The following services are considered major care:

· Restorative dentistry (cast or processed restorations and crowns are covered only as treatment for decay or acute traumatic injury and only when teeth cannot be restored with a filling material or when the tooth is an abutment to a fixed partial denture).

○ Inlays/onlays—metallic, porcelain or ceramic:

§ Inlay, one or more surfaces; and

§ Onlay, two or more surfaces.

○ Inlays/onlays—resin-based composite:

§ Inlay, one or more surfaces; and

§ Onlay, two or more surfaces.

○ Labial veneers:

§ Laminate—chairside;

§ Resin laminate—laboratory; and

§ Porcelain laminate—laboratory.

○ Crowns:

§ Resin;

§ Resin with noble metal and semi-precious metal;

§ Resin with base metal;

§ Porcelain;

§ Porcelain with noble metal and semi-precious metal;

§ Porcelain with base metal;

§ Base metal (full cast);

§ Noble metal and semi-precious metal (full cast); and

§ Metallic (3/4 cast).

○ Core build up, including any pins.

○ Post and core.

· Prosthodontics

○ Fixed partial denture abutments (see inlays and crowns).

○ Pontics:

§ Base metal (full cast);

§ Noble metal and semi-precious metal (full cast);

§ Porcelain with noble metal and semi-precious metal;

§ Porcelain with base metal;

§ Resin with noble metal and semi-precious metal; and

§ Resin with base metal.

○ Removable fixed partial denture (unilateral)

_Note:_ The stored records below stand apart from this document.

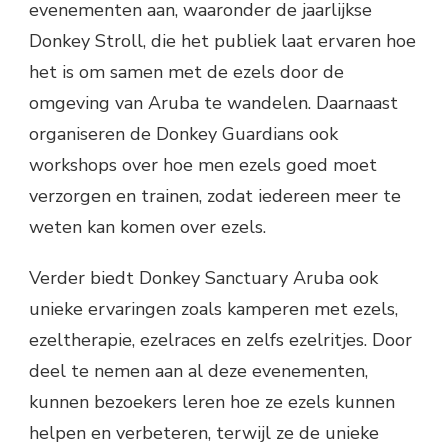
evenementen aan, waaronder de jaarlijkse
Donkey Stroll, die het publiek laat ervaren hoe
het is om samen met de ezels door de
omgeving van Aruba te wandelen. Daarnaast
organiseren de Donkey Guardians ook
workshops over hoe men ezels goed moet
verzorgen en trainen, zodat iedereen meer te
weten kan komen over ezels.
Verder biedt Donkey Sanctuary Aruba ook
unieke ervaringen zoals kamperen met ezels,
ezeltherapie, ezelraces en zelfs ezelritjes. Door
deel te nemen aan al deze evenementen,
kunnen bezoekers leren hoe ze ezels kunnen
helpen en verbeteren, terwijl ze de unieke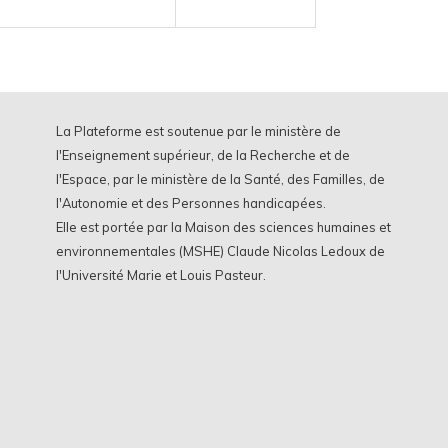
La Plateforme est soutenue par le ministère de
l'Enseignement supérieur, de la Recherche et de
l'Espace, par le ministère de la Santé, des Familles, de
l'Autonomie et des Personnes handicapées.
Elle est portée par la Maison des sciences humaines et
environnementales (MSHE) Claude Nicolas Ledoux de
l'Université Marie et Louis Pasteur.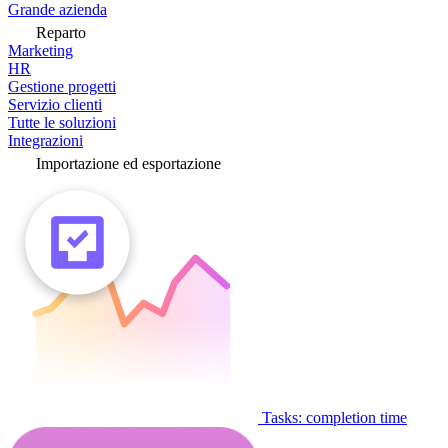
Grande azienda
Reparto
Marketing
HR
Gestione progetti
Servizio clienti
Tutte le soluzioni
Integrazioni
Importazione ed esportazione
Tasks: completion time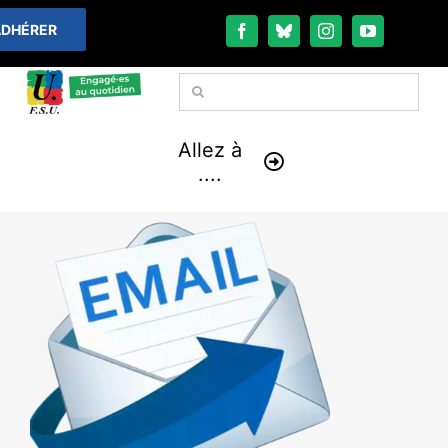
Passer
DHÉRER
au
contenu
Rechercher:
Allez à
....
À LA UNE
THÉMATIQUES
LA VIE FÉDÉRALE
COMMUNIQUÉS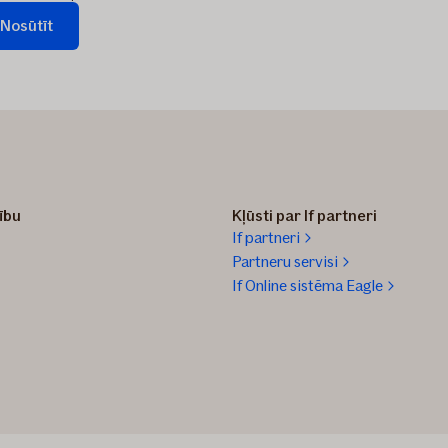
Nosūtīt
teikums
ts...
zību
Kļūsti par If partneri
If partneri
Partneru servisi
If Online sistēma Eagle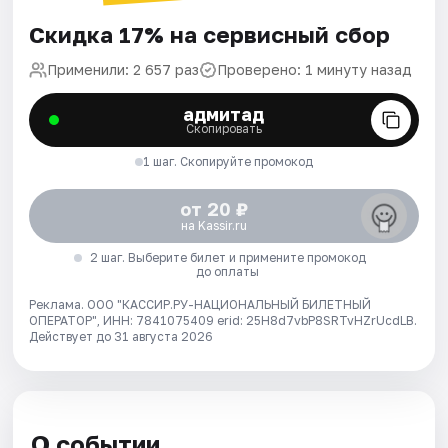
Скидка 17% на сервисный сбор
Применили: 2 657 раз
Проверено: 1 минуту назад
адмитад
Скопировать
1 шаг. Скопируйте промокод
от 20 ₽
на Kassir.ru
2 шаг. Выберите билет и примените промокод
до оплаты
Реклама. ООО "КАССИР.РУ-НАЦИОНАЛЬНЫЙ БИЛЕТНЫЙ
ОПЕРАТОР", ИНН: 7841075409 erid: 25H8d7vbP8SRTvHZrUcdLB.
Действует до 31 августа 2026
О событии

§ One piece casting, chrome cobalt allow clasp attachment (all types) per unit, including pontics.

○ Dentures and partials (fees for dentures and partial dentures include relines, rebases, and adjustments within six months after installation. Specialized techniques and characterizations are not eligible):

§ Complete upper denture;

§ Complete lower denture;

§ Partial upper or lower, resin base (including any conventional clasps, rests, and teeth);

§ Partial upper or lower, cast metal base with resin saddles (including any conventional clasps, rests, and teeth);

§ Stress breakers;

§ Interim partial dentures (stayplate), anterior only;

§ Special tissue conditioning, per denture; and

§ Adjustments to denture more than six months after installation;

Orthodontic Care

Covered orthodontic services include:

· Comprehensive orthodontic treatment;

· Interceptive orthodontic treatment;

· Limited orthodontic treatment;

· Post treatment stabilization;

· Appliance to correct thumb sucking.

Coverage is not provided for an orthodontic procedure if an active appliance for that orthodontic procedure was installed before the effective date of coverage.